Baseball has its share of cool correlations, the most famous of which is the extremely strong relationship between team wins and run differential.
Run differential is the difference between the runs scored by a team, and the runs allowed. With an r of 0.934, the win/run differential relationship is so linear, that a team with a season run differential of 100 can expect to win 90+ games. In fact, this correlation is a basis for the “moneyball” style of baseball management. Teams acquire players that will maximize this run differential with the expectation that it will in turn deliver a certain number of wins.
(The strong linear relationship between wins and run differential)
While conducting my own research using the Sean Lahman database, I discovered a few unexpected correlations. Though none inspire the same wonderment as the correlation between divorce in Maine and the consumption of margarine (r=0.99), some made me scratch my head and think deeply about the game of baseball.
Baseball Correlation #1: You Have to Be in It to Lose It
In baseball there is a strong positive relationship between success and failure.
A strike out is probably a player’s best measurement of failure. A batter walks up to the plate. He swings, misses, and walks back to the dugout with a head hanging low. Or worse, a player stands motionless as the pitcher delivers a strike, in which case, the player walks back with a head hanging even lower.
This very act of striking out is highly correlated with typical measures of player success, such as hits (r = 0.85), home runs (r = 0.82), and runs batted in, or RBI for short (r = 0.86).
In other words, the very act of trying and failing has a relationship with trying and succeeding. Not surprisingly, the greatest failures in terms of strike outs are also among the most recognizable names in baseball: Reggie Jackson (No. 1); Alex Rodriguez (No. 5); Sammy Sosa (No. 4); Derek Jeter (No. 14); and Mickey Mantle (No. 31).
(Nothing describes the relationship between home runs and strike outs better than the career of Reggie Jackson. His most prolific years in terms of home runs were also among his most prolific in strike outs)
Break down the relationship between home runs and strike outs and you will see why.
The greatest correlation with hits is the act of walking up to the plate and trying (r = 0.98). This also opens the door for failure, which is similarly correlated with stepping up to the plate (r = 0.89).
To be clear, strike outs do not cause home runs, but the underlying act of trying to swing for the fences has a relationship with success and failure.
In other words, the old adage – you need to risk failure to succeed— holds very true in baseball. If you are not failing at baseball, there is a chance that you are not succeeding either.

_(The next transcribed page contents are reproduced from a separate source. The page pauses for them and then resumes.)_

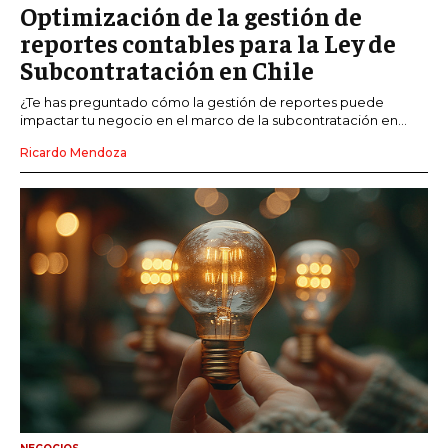
Optimización de la gestión de
reportes contables para la Ley de
Subcontratación en Chile
¿Te has preguntado cómo la gestión de reportes puede
impactar tu negocio en el marco de la subcontratación en...
Ricardo Mendoza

Cool Baseball Correlation #2: Speed Doesn’t Pay
Speed is a cherished skill in most sports. Baseball is no exception. The trouble is that speed has no correlation with salary in baseball.
(Code for adjusting salary for inflation using easymoney)
Stolen bases and triples are the hallmarks of speed in baseball. In fact, both are correlated (r = 0.64). When we examine speed and salary for individual players from 1997 through 2016, we find that triples have almost no correlation with salary (r=0.03). Stolen bases have a slightly higher correlation (r= 0.07), but it’s still extremely low.
Again, this does not prove a causal point. Sluggish base running does not result in a raise. Conversely, running like mercury around the bases will not get you cut from the team.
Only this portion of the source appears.